Here is some code for k-Nearest Neighbour algorithm in Java and works with datasets containing numeric input attributes. For this task I used the breast cancer dataset provided. The dataset contains real data related to patients which had a breast tumour which has been classified as malign (cancerous) or benign (non-cancerous). The dataset has the following attributes:
PID is the patient id. CLUMP_THICKNESS, CELL_SIZE, CELL_SHAPE, MARG_ADESION, EPIT_CELL_SIZE, BARE_NUCLEI, BLAND_CHROM, N_NUCLEOLI, MITOSES are input attributes whose values are numeric and indicate various measures related to the tumour's cells. CLASS is the output attribute with the values benign and malign.

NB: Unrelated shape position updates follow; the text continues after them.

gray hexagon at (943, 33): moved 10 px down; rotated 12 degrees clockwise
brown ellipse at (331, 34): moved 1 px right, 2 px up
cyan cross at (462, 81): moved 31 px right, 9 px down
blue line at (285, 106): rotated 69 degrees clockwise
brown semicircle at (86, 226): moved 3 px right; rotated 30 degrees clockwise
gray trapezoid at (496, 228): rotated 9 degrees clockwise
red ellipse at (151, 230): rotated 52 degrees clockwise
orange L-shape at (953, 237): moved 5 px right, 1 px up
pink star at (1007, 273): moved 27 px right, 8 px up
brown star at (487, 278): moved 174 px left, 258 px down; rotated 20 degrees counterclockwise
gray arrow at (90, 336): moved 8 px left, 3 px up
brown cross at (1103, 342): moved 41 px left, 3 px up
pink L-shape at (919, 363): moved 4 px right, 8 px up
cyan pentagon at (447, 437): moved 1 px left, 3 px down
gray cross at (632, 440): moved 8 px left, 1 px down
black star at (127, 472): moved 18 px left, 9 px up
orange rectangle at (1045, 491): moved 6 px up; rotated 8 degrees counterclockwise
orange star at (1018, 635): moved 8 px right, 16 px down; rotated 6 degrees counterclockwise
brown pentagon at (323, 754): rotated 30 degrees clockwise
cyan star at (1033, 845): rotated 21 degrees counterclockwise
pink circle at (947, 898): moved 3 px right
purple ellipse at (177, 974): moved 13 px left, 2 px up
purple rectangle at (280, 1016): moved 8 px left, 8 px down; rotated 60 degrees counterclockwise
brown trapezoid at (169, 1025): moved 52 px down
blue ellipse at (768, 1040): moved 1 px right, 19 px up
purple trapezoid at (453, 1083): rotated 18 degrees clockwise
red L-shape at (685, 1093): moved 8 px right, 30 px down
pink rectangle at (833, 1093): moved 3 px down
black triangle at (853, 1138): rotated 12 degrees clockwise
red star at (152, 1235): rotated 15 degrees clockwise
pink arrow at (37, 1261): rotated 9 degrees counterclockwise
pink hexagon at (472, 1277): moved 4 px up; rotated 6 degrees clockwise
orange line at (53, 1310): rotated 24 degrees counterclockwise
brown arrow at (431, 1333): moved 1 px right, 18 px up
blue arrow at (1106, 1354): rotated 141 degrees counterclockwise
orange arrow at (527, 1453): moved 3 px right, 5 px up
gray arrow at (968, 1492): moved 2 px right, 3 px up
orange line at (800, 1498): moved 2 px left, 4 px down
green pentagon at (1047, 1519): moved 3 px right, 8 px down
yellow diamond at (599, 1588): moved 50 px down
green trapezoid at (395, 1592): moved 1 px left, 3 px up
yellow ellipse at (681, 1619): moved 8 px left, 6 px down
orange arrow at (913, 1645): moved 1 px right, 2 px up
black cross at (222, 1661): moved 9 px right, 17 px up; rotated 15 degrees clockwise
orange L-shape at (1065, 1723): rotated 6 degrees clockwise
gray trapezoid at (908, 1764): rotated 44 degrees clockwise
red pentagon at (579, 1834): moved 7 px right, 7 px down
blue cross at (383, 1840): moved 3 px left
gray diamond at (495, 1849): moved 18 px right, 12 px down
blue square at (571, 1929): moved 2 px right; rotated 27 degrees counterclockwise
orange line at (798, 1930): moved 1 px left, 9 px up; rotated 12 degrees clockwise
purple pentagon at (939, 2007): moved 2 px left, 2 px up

The dataset was randomly split in a training dataset containing 70% of the data, and a test dataset containing 30% of the data, and then the rows containing missing values were removed to simplify this task. The code reads from the keyboard the number of nearest neighbours k. The code also reads the training and the test dataset files, and rescale's the numeric input attributes to make sure there is no bias in their contribution to the distances computed in the k-Nearest Neighbour algorithm.

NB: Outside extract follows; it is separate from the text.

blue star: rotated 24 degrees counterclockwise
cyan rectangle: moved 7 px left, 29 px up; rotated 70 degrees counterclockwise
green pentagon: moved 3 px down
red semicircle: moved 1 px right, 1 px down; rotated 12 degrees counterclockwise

The code then classifies any patients from the test dataset using the k-nearest neighbour algorithm. The code then saves the test dataset and the computed classes for these patients in a comma separated values file called predictions.csv. Moreover, the code computes and displays on the screen the value of k, and the confusion matrix and the following performance indicators: accuracy, sensitivity, precision and specificity with respect to the class 'malign'.